14. Мы видали виды

Виктор Мазоха
 

Берестов позвонил через соседей жене, которая, хоть и не без колебаний, дала «добро» на операцию… Затем, сходил в поликлинику, что находилась в другом помещении через дорогу, и, сдав анализы, вернулся в палату.
 Заняться было нечем. Взял  с тумбочки книгу, прилег на кровать. Но что-то не читалось. Он попытался заснуть, повернувшись лицом к стене. Вдруг услышал, как открылась дверь. На пороге стоял незнакомый человек.
– Как мне найти Берестова? – спросил гость.
– Я самый, – ответил старик, вставая с кровати. – А ты кто будешь?

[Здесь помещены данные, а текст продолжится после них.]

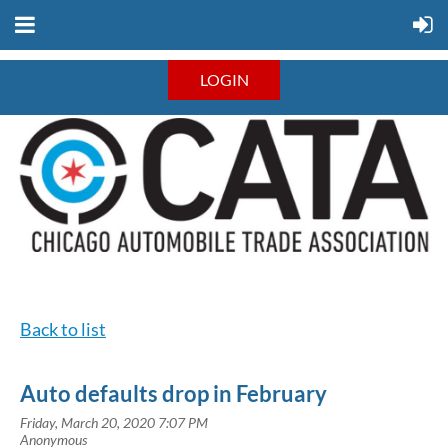
LOGIN
Back to list
Auto defaults drop in February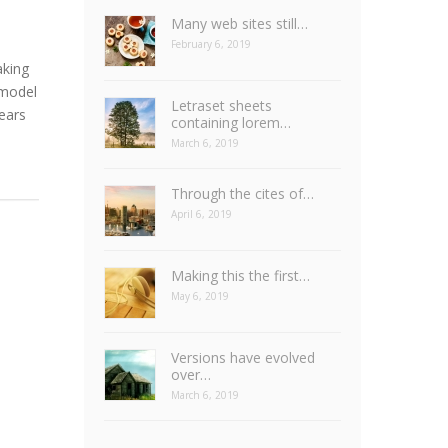
Many web sites still…
February 6, 2019
aking
 model
Letraset sheets
years
containing lorem…
March 6, 2019
Through the cites of…
April 6, 2019
Making this the first…
May 6, 2019
Versions have evolved
over…
March 6, 2019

– Депутат Яковлев. Провожу расследование по вашей жалобе
Глаза старика потеплели:
–  Проходи, депутат,  гостем будешь, – сказал он. – Читать приходилось, а встречаться – нет. Быстро среагировал. Молодец! А я уж грешным делом подумал, что попусту потратил время.

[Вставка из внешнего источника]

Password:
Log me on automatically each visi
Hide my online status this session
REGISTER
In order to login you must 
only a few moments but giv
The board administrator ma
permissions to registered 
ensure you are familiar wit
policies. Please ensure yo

 Яковлев пропустил последние слова, поглощенный собственной неловкостью из-за того, что пришел с пустыми руками.
– Извините, Николай Ефимович, что ничего не принес,– сказал Яковлев, подавая руку.  – Так уж получилось…
 – Ничего. Не дорог обед, а дорог привет. Тебя как звать-величать?
– Андрей Викторович. Можно просто Андрей.
– У меня к тебе просьба, Андрей, разберись со всем безобразием, что творится сейчас в нашем здравоохранении.  Разберись, как следует...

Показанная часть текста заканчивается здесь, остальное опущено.